Diabetes is one of the most common endocrine diseases in humans [1]. It is anticipated that by 2040, this disease would affect over 600 million people globally [2]. Diabetes is characterized by the elevated blood glucose level as a result of decreased insulin secretion or insulin insensitivity [3, 4]. Chronic high blood glucose results in microvascular and macrovascular complications [5]. There is no cure for diabetes, however, it is manageable with currently available medications, including biguanides and thiazolidinediones (TZDs) [6]. 
Metformin is a biguanide derived from Galega officinalis, and the first line oral therapy in patients with type II diabetes mellitus. It mostly reduces glucose production in the liver with some implications on peripheral glucose uptake. By inhibiting mitochondrial respiratory chain, metformin impedes adenosine triphosphate (ATP) production, which leads to the activation of hepatic adenosine monophosphate-activated protein kinase (AMPK). This enzyme activates the catabolic ATP generating pathways, and inhibits ATP consuming processes, such as hepatic gluconeogenesis. Also, in an AMPK-independent manner, by inhibiting fructose-1,6-bisphosphatase, metformin inhibits gluconeogenesis. By phosphorylating acetyl-CoA carboxylases 1 and 2 (ACC1 & ACC2), AMPK modulates fat metabolism and enhances hepatic insulin sensitivity. In the gut, metformin increases the consumption of anaerobic glucose and secretion of glucagon-like peptide-1 (GLP-1), which lowers gluconeogenesis. 
Metformin is also associated with gastrointestinal (GI) adverse effects, leading to treatment discontinuation [7]. If metformin fails to adequately lower blood glucose, other hypoglycemic agents, such as TZDs, e.g. Rosiglitazone, could be used as an adjunct [6]. Because of the full agonism of nuclear peroxisome proliferator-activated receptor gamma (PPAR-γ), TZDs decrease gluconeogenesis in the liver, increase peripheral uptake of glucose, and improve insulin sensitivity in cells [8]. These agents elevate adiponectin levels, a cytokine secreted by adipose tissue that improves insulin sensitivity. Moreover, upon insulin release from the pancreas, TZDs enhance the expression of glucose transporter type 4 (GLUT-4), resulting in increased glucose uptake in adipocyte and skeletal muscle cells.
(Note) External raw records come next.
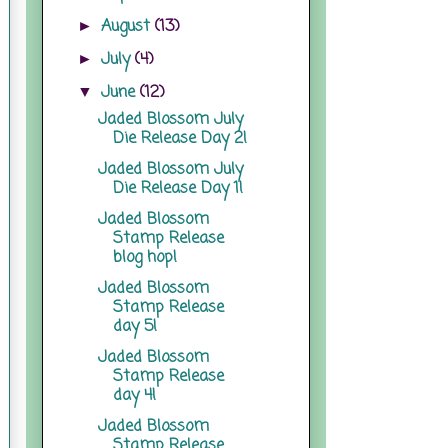
August
(13)
►
July
(4)
►
June
(12)
▼
Jaded Blossom July
Die Release Day 2!
Jaded Blossom July
Die Release Day 1!
Jaded Blossom
Stamp Release
blog hop!
Jaded Blossom
Stamp Release
day 5!
Jaded Blossom
Stamp Release
day 4!
Jaded Blossom
Stamp Release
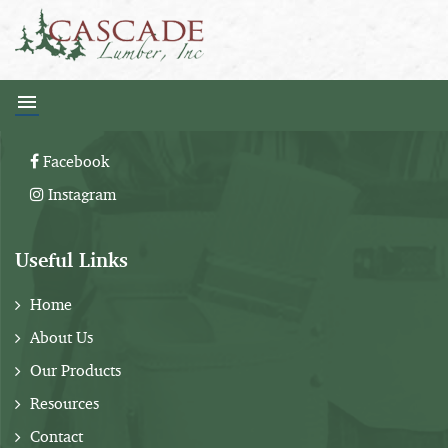
Follow Us:
Facebook
Instagram
Useful Links
Home
About Us
Our Products
Resources
Contact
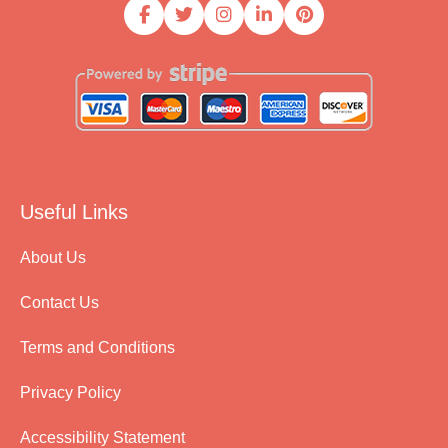
Useful Links
About Us
Contact Us
Terms and Conditions
Privacy Policy
Accessibility Statement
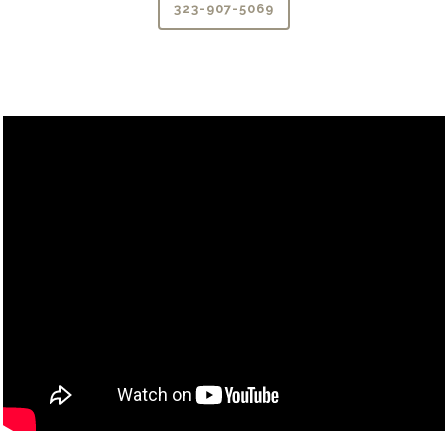
323-907-5069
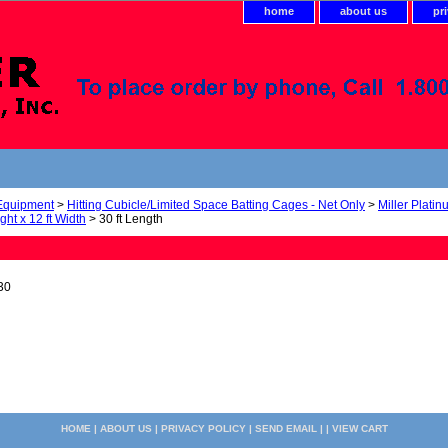
home
about us
pr
 Equipment
>
Hitting Cubicle/Limited Space Batting Cages - Net Only
>
Miller Plati
ight x 12 ft Width
> 30 ft Length
30
HOME
|
ABOUT US
|
PRIVACY POLICY
|
SEND EMAIL
| |
VIEW CART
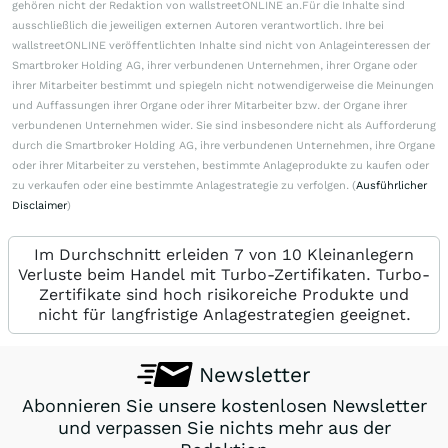
gehören nicht der Redaktion von wallstreetONLINE an.Für die Inhalte sind
ausschließlich die jeweiligen externen Autoren verantwortlich. Ihre bei
wallstreetONLINE veröffentlichten Inhalte sind nicht von Anlageinteressen der
Smartbroker Holding AG, ihrer verbundenen Unternehmen, ihrer Organe oder
ihrer Mitarbeiter bestimmt und spiegeln nicht notwendigerweise die Meinungen
und Auffassungen ihrer Organe oder ihrer Mitarbeiter bzw. der Organe ihrer
verbundenen Unternehmen wider. Sie sind insbesondere nicht als Aufforderung
durch die Smartbroker Holding AG, ihre verbundenen Unternehmen, ihre Organe
oder ihrer Mitarbeiter zu verstehen, bestimmte Anlageprodukte zu kaufen oder
zu verkaufen oder eine bestimmte Anlagestrategie zu verfolgen. (
Ausführlicher
Disclaimer
)
Im Durchschnitt erleiden 7 von 10 Kleinanlegern
Verluste beim Handel mit Turbo-Zertifikaten. Turbo-
Zertifikate sind hoch risikoreiche Produkte und
nicht für langfristige Anlagestrategien geeignet.
Newsletter
Abonnieren Sie unsere kostenlosen Newsletter
und verpassen Sie nichts mehr aus der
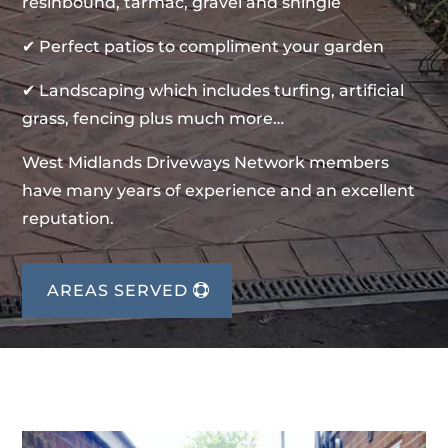
resinbound, tarmac, gravel and shingle
✔ Perfect patios to compliment your garden
✔ Landscaping which includes turfing, artificial
grass, fencing plus much more…
West Midlands Driveways Network members
have many years of experience and an excellent
reputation.
AREAS SERVED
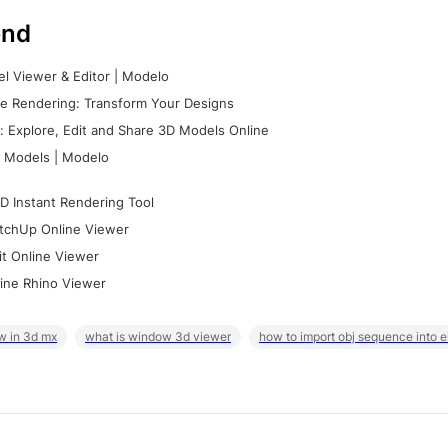
nd
l Viewer & Editor | Modelo
e Rendering: Transform Your Designs
 Explore, Edit and Share 3D Models Online
 Models | Modelo
D Instant Rendering Tool
tchUp Online Viewer
it Online Viewer
ine Rhino Viewer
w in 3d mx
what is window 3d viewer
how to import obj sequence into 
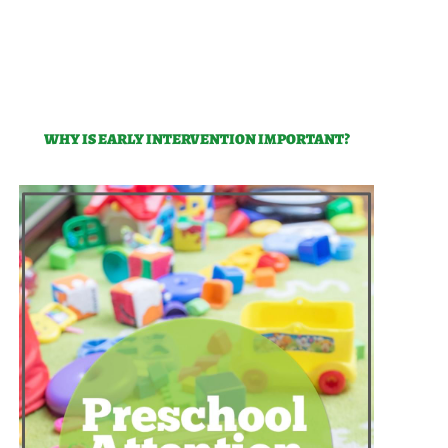
WHY IS EARLY INTERVENTION IMPORTANT?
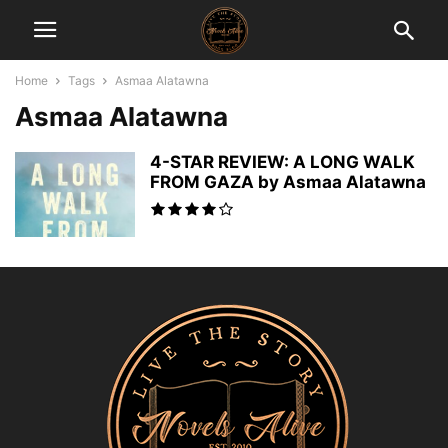
Home
Tags
Asmaa Alatawna
Asmaa Alatawna
4-STAR REVIEW: A LONG WALK
FROM GAZA by Asmaa Alatawna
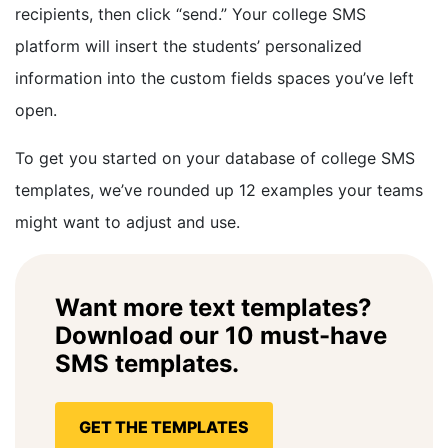
recipients, then click “send.” Your college SMS
platform will insert the students’ personalized
information into the custom fields spaces you’ve left
open.
To get you started on your database of college SMS
templates, we’ve rounded up 12 examples your teams
might want to adjust and use.
Want more text templates?
Download our 10 must-have
SMS templates.
GET THE TEMPLATES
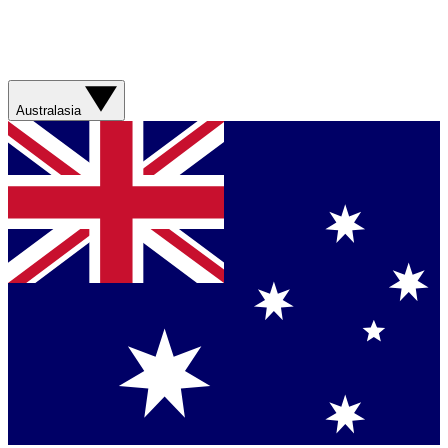
Australasia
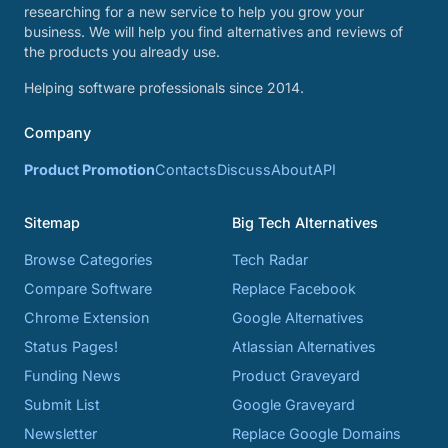
researching for a new service to help you grow your
business. We will help you find alternatives and reviews of
the products you already use.
Helping software professionals since 2014.
Company
Product Promotion
Contacts
Discuss
About
API
Sitemap
Big Tech Alternatives
Browse Categories
Tech Radar
Compare Software
Replace Facebook
Chrome Extension
Google Alternatives
Status Pages!
Atlassian Alternatives
Funding News
Product Graveyard
Submit List
Google Graveyard
Newsletter
Replace Google Domains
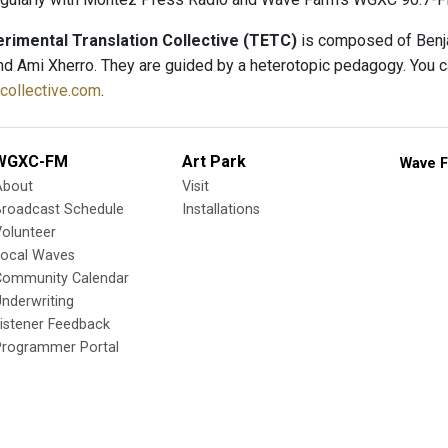
rimental Translation Collective (TETC)
is composed of Benja
d Ami Xherro. They are guided by a heterotopic pedagogy. You can 
tcollective.com
.
WGXC-FM
Art Park
Wave F
About
Visit
Broadcast Schedule
Installations
olunteer
Local Waves
Community Calendar
nderwriting
istener Feedback
Programmer Portal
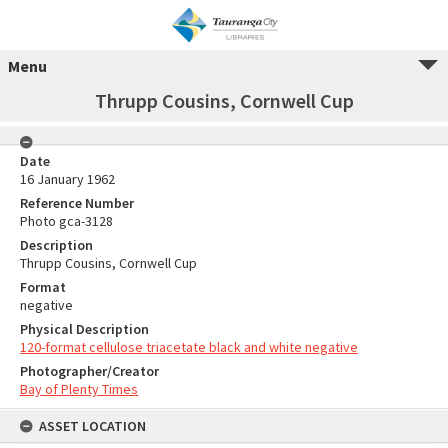
Menu
Thrupp Cousins, Cornwell Cup
Date
16 January 1962
Reference Number
Photo gca-3128
Description
Thrupp Cousins, Cornwell Cup
Format
negative
Physical Description
120-format cellulose triacetate black and white negative
Photographer/Creator
Bay of Plenty Times
ASSET LOCATION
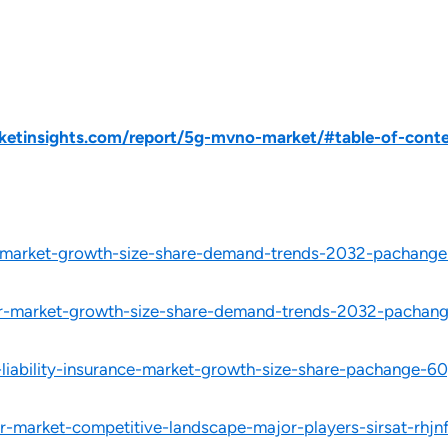
etinsights.com/report/5g-mvno-market/#table-of-cont
-market-growth-size-share-demand-trends-2032-pachange
ar-market-growth-size-share-demand-trends-2032-pachang
-liability-insurance-market-growth-size-share-pachange-6
-market-competitive-landscape-major-players-sirsat-rhjn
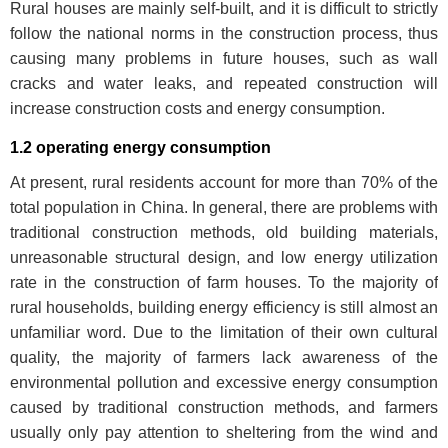
Rural houses are mainly self-built, and it is difficult to strictly
follow the national norms in the construction process, thus
causing many problems in future houses, such as wall
cracks and water leaks, and repeated construction will
increase construction costs and energy consumption.
1.2 operating energy consumption
At present, rural residents account for more than 70% of the
total population in China. In general, there are problems with
traditional construction methods, old building materials,
unreasonable structural design, and low energy utilization
rate in the construction of farm houses. To the majority of
rural households, building energy efficiency is still almost an
unfamiliar word. Due to the limitation of their own cultural
quality, the majority of farmers lack awareness of the
environmental pollution and excessive energy consumption
caused by traditional construction methods, and farmers
usually only pay attention to sheltering from the wind and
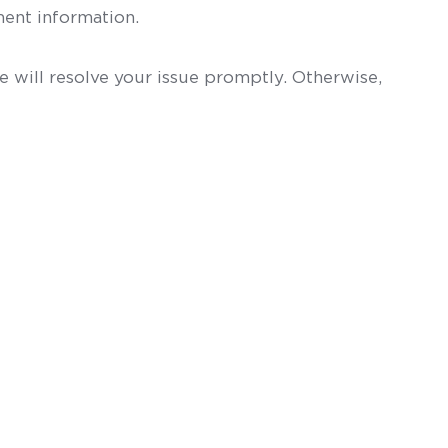
ent information.
 will resolve your issue promptly. Otherwise,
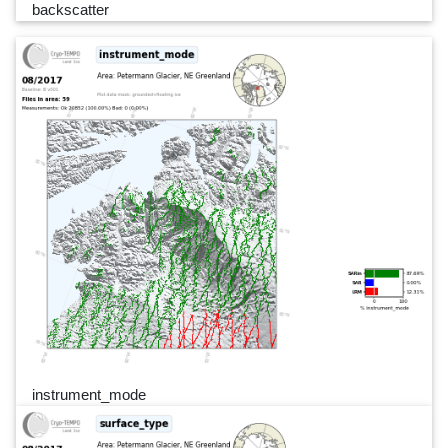
backscatter
instrument_mode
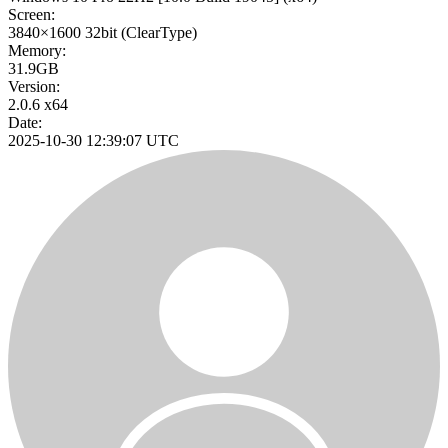
Screen:
3840×1600
32bit
(ClearType)
Memory:
31.9GB
Version:
2.0.6 x64
Date:
2025-10-30 12:39:07 UTC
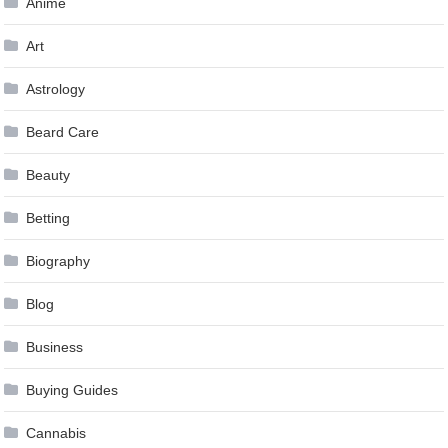
Anime
Art
Astrology
Beard Care
Beauty
Betting
Biography
Blog
Business
Buying Guides
Cannabis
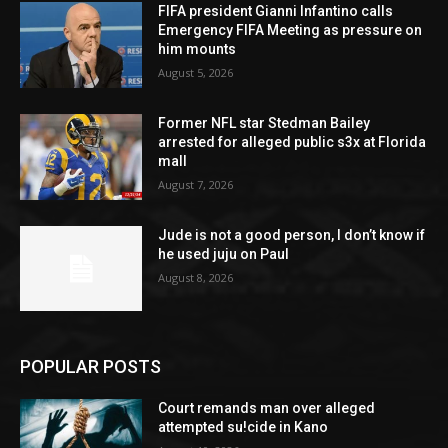
FIFA president Gianni Infantino calls
Emergency FIFA Meeting as pressure on
him mounts
August 5, 2026
Former NFL star Stedman Bailey
arrested for alleged public s3x at Florida
mall
August 7, 2026
Jude is not a good person, I don’t know if
he used juju on Paul
August 8, 2026
POPULAR POSTS
Court remands man over alleged
attempted su!cide in Kano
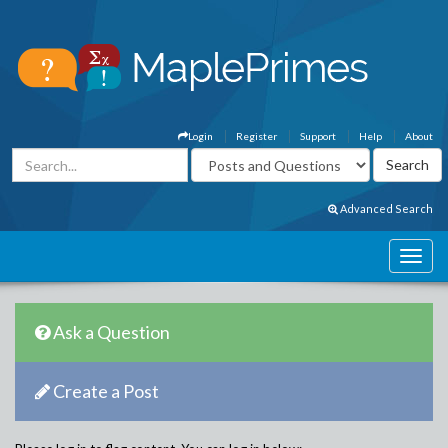
Login
Register
Support
Help
About
Advanced Search
Ask a Question
Create a Post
Furthermore, TZDs increase insulin receptor substrates 1 and 2 (IRS-1 & IRS-2) [9]. These compounds are associated with multiple side effects, including weight gain and hepatotoxicity, which limit their continued use [10].
The PPARs, including α, β, δ and γ, are known as the key modulators of lipid and glucose metabolism. The a species of PPAR agonists regulate gene expression for fatty acid β-oxidation, therefore, they are useful in the management of dyslipidemia. The PPAR-β or -δ ligands improve lipid profile, insulin sensitivity, and minimize weight gain. The PPAR-γ agonists are known to impact adipogenesis, glucose homeostasis, and insulin sensitivity [11].
More than a hundred plant-derived compounds have been identified as PPAR-γ agonists with potential antidiabetic effects [12]. An in vivo study has shown that several natural PPAR-γ activating agents (e.g. amorphastilbol, amorfrutin-1, amorfrutin-B & honokiol) with fewer side effects than thiazolidinediones, and refined metabolic indices in diabetic animals [12]. Psoralea corylifolia Leguminosae from the Fabaceae family of plants, is a herb utilized in traditional Chinese medicine to treat metabolic disorders, such as diabetes and hyperlipidemia [13]. Bavachinin is a PPAR pan-agonist that is extracted from the seeds of this plant. In addition to being a partial agonist, PPAR-γ activates PPAR-α, -β and –δ, inhibits weight gain, and hepatotoxicity associated with TZDs [14]. Considering the different hypoglycemic mechanisms of metformin and bavachinin, this study aimed to assess the possible synergistic and glucose-lowering effects of combined meftormin and bavachinin on the treatment of Wistar rats with diabetes type II.

Materials and Methods 

Animals: Male Wistar rats, weighing 200-250 g (n=35) were purchased from the vivarium of Qazvin University of Medical Sciences. The animals were kept in separate cages under 12 hours of light and dark cycles, at a temperature of 22-24°C. The animals had free access to food and water. All of the experimental procedures were consistent with the guidelines of the Ethics Committee of the Qazvin University of Medical Sciences. 
Materials: Metformin (PHR1084), bavachinin (SMB00100), and ketamine hydrochloride or xylazine hydrochloride (K113) were purchased from Sigma-Aldrich (St. Louis, MO, USA). Carboxymethyl cellulose 0.5% was used as a metformin vehicle for oral administration. Potassium citrate buffer (1%) was used as the bavachinin solvent for intraperitoneal injection. To induce type II diabetes in rats, streptozotocin (S0130) was obtained and used based on the established method [15] (Sigma-Aldrich Inc, USA). 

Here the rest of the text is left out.